◆ Problem description
Scan the records for "January". Report each line that includes it.

(Dataset entries)
__________

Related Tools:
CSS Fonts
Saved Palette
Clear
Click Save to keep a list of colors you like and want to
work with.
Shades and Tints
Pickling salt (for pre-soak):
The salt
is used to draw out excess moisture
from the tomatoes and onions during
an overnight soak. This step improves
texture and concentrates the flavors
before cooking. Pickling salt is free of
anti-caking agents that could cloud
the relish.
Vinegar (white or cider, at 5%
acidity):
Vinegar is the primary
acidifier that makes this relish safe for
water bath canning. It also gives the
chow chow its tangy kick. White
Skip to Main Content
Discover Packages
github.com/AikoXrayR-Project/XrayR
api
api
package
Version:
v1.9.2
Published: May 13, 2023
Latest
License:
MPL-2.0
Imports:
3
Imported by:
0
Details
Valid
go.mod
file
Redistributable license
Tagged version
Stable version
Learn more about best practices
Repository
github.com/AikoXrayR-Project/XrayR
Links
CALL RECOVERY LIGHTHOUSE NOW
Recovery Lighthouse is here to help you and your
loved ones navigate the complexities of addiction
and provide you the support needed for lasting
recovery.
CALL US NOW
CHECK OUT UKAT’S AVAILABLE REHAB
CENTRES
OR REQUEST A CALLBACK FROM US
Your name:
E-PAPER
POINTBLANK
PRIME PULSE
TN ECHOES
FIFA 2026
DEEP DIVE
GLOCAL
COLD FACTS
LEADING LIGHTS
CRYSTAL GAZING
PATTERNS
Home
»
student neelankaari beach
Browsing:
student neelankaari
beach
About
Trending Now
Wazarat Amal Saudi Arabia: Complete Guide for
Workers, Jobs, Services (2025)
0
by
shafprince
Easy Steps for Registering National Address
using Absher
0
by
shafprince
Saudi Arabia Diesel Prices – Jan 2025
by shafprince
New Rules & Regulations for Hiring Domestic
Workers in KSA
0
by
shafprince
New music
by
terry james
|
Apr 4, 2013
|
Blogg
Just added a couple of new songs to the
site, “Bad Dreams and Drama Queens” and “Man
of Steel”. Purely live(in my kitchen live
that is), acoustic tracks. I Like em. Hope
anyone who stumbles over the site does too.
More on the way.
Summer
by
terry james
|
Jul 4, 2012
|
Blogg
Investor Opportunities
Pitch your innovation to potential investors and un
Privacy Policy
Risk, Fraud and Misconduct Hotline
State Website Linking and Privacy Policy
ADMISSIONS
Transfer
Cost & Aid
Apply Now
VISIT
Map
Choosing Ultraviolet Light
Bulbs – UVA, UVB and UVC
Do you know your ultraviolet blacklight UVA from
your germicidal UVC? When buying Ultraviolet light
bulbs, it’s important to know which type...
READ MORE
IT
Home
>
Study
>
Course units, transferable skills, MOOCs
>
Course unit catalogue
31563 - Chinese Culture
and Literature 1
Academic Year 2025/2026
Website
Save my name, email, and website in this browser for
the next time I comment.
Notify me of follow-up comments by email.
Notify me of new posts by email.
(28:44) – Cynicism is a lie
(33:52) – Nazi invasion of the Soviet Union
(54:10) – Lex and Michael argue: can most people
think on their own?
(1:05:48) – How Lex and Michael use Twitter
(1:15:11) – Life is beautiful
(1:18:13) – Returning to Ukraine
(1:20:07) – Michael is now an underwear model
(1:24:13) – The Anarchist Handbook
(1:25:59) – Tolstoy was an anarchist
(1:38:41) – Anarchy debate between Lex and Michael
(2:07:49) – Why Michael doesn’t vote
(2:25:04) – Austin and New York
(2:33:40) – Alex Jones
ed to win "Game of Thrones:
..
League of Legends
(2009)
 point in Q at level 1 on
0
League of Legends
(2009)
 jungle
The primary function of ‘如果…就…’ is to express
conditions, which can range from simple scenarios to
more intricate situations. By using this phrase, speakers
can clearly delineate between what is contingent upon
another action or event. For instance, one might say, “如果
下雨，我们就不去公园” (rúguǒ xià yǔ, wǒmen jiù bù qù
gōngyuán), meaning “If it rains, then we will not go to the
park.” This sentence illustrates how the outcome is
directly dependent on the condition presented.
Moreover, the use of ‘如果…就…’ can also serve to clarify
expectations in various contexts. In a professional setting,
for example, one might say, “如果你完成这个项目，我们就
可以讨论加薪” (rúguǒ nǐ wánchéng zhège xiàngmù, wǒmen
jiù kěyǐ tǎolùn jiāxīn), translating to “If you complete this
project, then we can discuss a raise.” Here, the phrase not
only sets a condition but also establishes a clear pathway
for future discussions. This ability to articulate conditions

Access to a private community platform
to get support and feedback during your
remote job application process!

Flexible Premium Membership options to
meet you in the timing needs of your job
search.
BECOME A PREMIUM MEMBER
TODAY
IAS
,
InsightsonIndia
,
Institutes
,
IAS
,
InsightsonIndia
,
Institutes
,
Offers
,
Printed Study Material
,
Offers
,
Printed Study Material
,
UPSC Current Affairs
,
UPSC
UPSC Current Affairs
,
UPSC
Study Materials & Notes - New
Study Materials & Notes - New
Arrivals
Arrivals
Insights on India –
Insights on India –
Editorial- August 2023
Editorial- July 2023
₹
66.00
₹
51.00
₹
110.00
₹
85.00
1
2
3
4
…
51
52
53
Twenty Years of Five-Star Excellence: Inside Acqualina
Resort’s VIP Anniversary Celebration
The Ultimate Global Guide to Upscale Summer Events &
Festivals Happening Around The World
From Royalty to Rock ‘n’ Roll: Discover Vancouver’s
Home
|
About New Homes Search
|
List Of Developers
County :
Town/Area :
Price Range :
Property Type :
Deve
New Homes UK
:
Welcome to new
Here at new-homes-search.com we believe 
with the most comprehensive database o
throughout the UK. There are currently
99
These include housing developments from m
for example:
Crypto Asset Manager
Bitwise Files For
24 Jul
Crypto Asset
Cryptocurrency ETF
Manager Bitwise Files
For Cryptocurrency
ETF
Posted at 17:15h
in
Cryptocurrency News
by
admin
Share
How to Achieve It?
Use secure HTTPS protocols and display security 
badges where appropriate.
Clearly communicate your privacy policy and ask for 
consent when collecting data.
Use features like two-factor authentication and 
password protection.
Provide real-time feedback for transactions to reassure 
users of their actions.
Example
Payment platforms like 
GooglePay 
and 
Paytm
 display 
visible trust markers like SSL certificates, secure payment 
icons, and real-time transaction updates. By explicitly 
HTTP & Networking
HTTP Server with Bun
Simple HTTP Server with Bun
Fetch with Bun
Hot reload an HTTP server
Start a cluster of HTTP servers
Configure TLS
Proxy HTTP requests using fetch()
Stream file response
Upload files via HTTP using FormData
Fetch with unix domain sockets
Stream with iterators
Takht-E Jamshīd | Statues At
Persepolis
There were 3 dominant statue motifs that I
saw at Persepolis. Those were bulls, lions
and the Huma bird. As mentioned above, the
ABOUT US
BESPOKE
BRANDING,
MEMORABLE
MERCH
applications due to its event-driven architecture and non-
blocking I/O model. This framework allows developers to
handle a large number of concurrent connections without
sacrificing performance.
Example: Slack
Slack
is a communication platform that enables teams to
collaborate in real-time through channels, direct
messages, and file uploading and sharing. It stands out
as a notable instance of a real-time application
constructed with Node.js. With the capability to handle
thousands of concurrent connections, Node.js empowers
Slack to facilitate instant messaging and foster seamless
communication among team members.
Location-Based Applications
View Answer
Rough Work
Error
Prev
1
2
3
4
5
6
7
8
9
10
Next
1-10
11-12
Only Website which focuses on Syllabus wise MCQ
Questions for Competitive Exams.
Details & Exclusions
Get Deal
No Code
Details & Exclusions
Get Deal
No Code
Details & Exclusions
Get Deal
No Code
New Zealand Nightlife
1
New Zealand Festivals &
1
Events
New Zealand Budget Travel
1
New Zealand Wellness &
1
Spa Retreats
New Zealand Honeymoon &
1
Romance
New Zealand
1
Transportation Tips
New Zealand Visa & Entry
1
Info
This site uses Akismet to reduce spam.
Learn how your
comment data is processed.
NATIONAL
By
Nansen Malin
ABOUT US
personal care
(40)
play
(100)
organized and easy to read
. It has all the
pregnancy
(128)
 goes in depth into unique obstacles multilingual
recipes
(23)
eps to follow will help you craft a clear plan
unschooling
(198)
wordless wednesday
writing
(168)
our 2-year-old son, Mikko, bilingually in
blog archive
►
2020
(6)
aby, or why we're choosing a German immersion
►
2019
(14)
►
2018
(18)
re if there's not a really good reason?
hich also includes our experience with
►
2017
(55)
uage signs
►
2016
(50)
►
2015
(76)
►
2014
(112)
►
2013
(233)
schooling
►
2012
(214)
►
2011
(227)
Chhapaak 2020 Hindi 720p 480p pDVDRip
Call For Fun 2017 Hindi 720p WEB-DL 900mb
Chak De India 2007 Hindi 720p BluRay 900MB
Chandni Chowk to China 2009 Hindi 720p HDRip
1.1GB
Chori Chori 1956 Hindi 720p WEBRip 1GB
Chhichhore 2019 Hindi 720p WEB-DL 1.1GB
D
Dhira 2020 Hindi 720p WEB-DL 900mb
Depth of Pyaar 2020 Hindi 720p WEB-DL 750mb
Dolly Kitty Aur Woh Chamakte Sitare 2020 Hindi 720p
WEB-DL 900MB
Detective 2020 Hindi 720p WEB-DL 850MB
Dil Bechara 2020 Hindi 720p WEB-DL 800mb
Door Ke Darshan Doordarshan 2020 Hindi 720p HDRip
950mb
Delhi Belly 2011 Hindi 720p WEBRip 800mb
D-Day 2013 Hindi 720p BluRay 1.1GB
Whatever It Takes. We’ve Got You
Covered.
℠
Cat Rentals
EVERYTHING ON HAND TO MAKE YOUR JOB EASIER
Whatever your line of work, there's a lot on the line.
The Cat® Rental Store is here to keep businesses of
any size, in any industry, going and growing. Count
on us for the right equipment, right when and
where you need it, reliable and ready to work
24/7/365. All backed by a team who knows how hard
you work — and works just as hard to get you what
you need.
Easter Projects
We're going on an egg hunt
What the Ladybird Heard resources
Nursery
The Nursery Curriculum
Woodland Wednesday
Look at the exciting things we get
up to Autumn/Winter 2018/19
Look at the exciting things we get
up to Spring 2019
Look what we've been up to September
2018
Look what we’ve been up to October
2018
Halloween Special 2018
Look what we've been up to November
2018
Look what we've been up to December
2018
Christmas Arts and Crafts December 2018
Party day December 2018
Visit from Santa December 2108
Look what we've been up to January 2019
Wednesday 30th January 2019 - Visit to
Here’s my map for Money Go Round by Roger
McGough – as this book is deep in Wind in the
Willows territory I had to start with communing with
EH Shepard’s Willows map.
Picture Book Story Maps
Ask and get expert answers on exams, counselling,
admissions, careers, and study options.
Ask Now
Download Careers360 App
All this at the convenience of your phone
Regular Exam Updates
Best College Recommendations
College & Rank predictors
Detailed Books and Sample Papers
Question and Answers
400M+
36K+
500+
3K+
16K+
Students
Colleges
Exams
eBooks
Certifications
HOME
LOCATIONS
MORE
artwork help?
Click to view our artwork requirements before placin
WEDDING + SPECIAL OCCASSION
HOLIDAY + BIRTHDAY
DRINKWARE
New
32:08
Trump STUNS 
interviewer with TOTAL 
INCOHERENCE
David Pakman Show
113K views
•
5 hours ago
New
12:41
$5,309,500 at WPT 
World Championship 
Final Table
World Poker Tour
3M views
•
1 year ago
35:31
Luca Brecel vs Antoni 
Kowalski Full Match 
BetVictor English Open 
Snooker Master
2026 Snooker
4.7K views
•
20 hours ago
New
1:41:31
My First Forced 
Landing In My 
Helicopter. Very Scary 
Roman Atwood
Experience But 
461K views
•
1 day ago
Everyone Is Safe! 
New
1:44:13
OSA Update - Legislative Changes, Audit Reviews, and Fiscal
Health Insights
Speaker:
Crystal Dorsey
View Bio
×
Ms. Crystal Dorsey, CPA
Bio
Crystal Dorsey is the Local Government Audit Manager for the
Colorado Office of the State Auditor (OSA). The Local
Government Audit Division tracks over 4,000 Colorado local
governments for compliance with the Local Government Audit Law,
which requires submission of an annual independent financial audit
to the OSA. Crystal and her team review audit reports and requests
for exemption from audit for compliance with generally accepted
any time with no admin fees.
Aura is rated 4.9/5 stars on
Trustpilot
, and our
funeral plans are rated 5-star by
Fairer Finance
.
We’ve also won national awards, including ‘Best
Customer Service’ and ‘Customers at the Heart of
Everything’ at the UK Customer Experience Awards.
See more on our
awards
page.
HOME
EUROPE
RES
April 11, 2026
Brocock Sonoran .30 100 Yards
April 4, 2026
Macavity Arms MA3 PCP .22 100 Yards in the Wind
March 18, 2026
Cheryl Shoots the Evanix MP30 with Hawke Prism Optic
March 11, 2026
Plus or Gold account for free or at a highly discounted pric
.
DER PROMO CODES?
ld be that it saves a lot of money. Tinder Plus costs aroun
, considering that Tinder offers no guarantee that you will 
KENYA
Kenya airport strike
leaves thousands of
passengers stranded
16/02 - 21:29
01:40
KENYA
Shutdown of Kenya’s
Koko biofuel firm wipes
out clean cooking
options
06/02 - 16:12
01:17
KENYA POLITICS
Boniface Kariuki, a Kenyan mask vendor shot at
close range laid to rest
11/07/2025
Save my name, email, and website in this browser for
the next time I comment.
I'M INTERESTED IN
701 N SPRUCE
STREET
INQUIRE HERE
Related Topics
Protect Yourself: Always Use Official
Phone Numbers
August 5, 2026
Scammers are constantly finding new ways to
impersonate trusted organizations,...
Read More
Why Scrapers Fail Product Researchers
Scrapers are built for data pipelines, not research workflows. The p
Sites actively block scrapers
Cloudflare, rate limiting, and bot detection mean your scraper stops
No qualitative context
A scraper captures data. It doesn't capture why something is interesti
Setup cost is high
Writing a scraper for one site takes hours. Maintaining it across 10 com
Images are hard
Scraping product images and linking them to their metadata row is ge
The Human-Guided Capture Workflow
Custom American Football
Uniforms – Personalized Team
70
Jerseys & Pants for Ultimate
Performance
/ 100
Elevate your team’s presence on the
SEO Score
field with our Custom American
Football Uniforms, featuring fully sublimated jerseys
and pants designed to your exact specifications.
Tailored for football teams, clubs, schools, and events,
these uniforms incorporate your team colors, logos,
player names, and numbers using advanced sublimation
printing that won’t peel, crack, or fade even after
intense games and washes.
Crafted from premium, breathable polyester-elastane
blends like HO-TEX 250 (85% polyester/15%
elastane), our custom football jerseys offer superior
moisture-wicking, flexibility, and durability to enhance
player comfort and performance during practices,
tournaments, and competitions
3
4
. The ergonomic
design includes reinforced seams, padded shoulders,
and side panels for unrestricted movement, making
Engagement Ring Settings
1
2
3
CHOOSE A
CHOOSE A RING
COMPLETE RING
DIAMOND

__________

◆ Response to the task
Look what we've been up to January 2019
Wednesday 30th January 2019 - Visit to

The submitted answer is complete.